If you did not already know, I have epilepsy. I’ve had my first seizure at age 7, and a handful since then. Thankfully I also have what doctors call “auras” and what I call “de ja vus.” This has been my saving grace when it comes to driving. All this to say, that onSeptember 28, 2015 I attended the Epilepsy Foundation Northwest’s Art Therapy Project. I had no idea what to expect, but I was totally moved by the stories of other epilepsy patients. For about an hour we worked on process-based masks to represent the two side of our experiences; as active citizens and as lonely sufferers. It’s a similar project I did with at-risk-youth students of the Philadelphia Mural Art’s ArtWorks Program in 2009. At that time though we were working through ways of depicting social pressures and internal feelings for teens in West Phili.
At the EFNW Art Therapy ProjectI had a chance to really hear about what other people with epilespy struggle with. I was moved by all the ways in which they have overcome and what they do to stay seizure free! It was amazing. I’m glad to have had the time to attend.

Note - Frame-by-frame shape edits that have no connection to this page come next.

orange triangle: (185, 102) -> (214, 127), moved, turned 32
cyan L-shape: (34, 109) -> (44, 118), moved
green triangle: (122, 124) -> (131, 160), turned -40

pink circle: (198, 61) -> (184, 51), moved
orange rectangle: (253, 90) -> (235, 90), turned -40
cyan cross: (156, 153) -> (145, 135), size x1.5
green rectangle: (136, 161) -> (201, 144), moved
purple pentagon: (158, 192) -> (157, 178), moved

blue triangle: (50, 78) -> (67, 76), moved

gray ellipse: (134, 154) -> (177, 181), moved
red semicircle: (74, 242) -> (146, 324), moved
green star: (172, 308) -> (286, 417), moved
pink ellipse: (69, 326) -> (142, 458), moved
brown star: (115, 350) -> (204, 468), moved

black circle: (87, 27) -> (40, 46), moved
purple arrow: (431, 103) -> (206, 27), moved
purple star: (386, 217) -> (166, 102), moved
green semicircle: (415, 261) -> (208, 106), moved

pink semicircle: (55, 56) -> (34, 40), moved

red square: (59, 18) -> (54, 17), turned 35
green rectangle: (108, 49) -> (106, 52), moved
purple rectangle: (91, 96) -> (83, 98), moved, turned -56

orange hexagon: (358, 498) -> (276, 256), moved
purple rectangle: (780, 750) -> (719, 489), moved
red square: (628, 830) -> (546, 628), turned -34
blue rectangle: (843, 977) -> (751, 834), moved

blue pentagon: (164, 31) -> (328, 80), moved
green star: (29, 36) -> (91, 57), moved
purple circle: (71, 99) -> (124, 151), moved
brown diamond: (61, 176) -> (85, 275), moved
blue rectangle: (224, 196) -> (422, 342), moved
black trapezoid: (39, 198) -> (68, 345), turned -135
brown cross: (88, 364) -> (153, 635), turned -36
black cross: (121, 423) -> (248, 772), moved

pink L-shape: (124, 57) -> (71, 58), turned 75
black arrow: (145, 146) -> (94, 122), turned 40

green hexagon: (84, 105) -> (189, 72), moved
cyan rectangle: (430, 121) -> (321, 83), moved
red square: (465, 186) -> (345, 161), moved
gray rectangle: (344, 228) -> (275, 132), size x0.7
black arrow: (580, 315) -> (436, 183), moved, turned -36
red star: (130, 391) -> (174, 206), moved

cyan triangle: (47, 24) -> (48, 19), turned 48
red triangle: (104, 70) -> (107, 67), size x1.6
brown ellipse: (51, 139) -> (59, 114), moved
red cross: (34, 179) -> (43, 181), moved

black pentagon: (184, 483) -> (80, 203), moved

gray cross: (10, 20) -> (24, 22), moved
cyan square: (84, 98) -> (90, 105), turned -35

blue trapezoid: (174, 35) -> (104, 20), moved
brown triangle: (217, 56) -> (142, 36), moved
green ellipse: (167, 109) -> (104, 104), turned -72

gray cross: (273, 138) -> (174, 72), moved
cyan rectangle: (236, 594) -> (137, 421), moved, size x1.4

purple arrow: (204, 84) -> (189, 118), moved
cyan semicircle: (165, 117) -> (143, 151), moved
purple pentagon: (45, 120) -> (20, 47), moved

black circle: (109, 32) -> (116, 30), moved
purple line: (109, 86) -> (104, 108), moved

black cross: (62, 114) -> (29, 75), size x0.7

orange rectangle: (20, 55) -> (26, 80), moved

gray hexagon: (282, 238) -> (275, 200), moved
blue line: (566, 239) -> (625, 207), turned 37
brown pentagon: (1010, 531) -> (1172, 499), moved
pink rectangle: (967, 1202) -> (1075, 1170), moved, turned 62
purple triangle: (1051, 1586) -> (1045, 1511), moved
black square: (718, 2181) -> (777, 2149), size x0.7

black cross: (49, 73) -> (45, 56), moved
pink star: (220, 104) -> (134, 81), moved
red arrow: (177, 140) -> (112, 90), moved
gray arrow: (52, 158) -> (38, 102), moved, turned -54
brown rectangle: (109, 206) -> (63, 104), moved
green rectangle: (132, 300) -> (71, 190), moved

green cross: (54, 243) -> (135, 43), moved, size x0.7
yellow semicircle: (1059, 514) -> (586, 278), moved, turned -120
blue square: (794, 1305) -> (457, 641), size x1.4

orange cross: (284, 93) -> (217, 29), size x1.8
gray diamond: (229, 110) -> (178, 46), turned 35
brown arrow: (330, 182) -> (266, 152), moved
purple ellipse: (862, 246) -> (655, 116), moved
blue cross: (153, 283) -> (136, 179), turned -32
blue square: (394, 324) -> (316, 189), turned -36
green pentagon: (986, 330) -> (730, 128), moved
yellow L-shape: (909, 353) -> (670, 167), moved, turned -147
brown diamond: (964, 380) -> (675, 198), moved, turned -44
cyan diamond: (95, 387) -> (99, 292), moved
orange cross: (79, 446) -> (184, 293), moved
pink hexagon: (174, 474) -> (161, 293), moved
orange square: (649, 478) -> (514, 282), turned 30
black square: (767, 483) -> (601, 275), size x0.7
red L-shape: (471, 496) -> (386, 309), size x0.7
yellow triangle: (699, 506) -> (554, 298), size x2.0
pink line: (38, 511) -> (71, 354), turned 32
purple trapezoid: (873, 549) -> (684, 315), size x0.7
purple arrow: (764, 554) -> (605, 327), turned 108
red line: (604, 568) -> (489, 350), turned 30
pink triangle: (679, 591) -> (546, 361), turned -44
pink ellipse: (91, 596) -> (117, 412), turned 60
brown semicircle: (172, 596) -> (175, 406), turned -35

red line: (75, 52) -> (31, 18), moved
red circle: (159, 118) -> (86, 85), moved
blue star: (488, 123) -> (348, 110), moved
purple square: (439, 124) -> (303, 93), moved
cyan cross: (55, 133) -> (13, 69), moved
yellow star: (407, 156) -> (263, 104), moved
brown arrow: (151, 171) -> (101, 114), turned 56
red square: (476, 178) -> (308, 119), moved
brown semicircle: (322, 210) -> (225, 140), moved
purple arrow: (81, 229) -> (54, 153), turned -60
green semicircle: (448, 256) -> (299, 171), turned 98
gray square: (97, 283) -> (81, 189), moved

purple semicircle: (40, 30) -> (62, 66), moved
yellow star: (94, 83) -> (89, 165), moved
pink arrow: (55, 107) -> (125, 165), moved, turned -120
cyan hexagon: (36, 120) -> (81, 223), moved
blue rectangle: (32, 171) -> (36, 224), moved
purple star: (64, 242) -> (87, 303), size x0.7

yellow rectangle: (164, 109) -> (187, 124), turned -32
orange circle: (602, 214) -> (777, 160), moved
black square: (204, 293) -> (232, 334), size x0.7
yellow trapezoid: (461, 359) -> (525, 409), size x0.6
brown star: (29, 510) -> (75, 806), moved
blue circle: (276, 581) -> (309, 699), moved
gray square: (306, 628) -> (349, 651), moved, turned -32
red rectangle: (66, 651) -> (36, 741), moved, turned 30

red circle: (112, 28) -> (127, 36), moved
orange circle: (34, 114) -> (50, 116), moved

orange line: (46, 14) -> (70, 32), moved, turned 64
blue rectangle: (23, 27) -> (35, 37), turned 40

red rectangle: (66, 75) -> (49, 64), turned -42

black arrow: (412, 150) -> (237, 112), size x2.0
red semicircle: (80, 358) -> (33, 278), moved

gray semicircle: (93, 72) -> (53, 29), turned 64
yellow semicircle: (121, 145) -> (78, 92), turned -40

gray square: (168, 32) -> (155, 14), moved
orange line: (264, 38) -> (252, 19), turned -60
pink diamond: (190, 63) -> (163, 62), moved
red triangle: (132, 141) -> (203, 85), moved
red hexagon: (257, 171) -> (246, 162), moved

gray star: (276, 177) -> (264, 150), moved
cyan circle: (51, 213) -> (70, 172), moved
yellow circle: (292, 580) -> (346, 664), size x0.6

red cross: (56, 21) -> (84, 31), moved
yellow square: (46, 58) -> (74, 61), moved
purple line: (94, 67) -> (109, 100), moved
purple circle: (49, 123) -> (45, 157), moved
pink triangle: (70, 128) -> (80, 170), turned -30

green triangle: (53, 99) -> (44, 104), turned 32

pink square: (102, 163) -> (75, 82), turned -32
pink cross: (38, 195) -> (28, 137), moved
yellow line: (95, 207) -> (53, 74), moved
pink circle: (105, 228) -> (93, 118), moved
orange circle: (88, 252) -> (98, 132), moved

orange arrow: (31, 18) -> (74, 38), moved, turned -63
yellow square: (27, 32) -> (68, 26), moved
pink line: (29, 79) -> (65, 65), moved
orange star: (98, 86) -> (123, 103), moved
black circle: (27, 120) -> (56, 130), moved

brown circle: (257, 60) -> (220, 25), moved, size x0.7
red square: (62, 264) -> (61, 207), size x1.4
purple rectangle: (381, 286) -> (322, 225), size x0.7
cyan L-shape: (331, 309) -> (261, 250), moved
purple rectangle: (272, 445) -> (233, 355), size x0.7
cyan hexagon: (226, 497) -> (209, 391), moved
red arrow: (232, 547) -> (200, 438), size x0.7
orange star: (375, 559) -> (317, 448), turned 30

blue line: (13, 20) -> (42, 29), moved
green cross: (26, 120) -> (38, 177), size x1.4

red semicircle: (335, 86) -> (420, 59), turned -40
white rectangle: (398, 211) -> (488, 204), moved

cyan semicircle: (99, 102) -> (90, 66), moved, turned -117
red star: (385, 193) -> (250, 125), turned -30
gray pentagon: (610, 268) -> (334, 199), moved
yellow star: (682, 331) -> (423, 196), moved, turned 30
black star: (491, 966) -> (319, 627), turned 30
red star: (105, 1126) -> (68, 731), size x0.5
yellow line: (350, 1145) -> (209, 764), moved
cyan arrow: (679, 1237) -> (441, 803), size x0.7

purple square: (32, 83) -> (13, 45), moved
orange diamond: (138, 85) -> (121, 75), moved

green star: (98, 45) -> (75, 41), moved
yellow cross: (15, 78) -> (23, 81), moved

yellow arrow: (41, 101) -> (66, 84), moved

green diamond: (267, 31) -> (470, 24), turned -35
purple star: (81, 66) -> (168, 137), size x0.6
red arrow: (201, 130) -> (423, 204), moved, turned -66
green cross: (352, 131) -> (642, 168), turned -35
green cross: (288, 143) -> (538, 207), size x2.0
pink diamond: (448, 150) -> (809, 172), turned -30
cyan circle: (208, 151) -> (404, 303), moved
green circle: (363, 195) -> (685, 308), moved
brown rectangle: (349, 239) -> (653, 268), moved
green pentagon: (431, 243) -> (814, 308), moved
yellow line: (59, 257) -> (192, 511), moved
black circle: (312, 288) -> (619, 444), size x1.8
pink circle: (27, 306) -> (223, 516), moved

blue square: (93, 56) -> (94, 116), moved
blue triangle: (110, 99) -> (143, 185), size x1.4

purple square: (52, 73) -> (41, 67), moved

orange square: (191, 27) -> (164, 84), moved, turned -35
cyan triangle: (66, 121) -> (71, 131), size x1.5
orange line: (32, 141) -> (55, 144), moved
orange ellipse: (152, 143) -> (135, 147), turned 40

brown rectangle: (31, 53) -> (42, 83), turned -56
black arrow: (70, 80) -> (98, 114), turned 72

Here is the mask that I made to represent the two-sides of my epilepsy. The dark storm and lighting is the way in which the brain undergoes a complex seizure. It is quite literally a lighting storm in the head! The inside of the mask depicts dragon qualities. I used pine cone parts and a bottle cap to create 3D and 2D scales. I see my seizures as a sleeping dragon. It is when I stack up a couple of the right triggers that the dragon awakes. Sometimes it can take a while to get it back to sleep.
If you or someone you know has seizures, please check out your local Epilepsy Foundation. They are a nationwide network of independent non-profit facilities. They do a lot of outreach, including programs such as the Art Therapy Project I attended on September 28, 2015.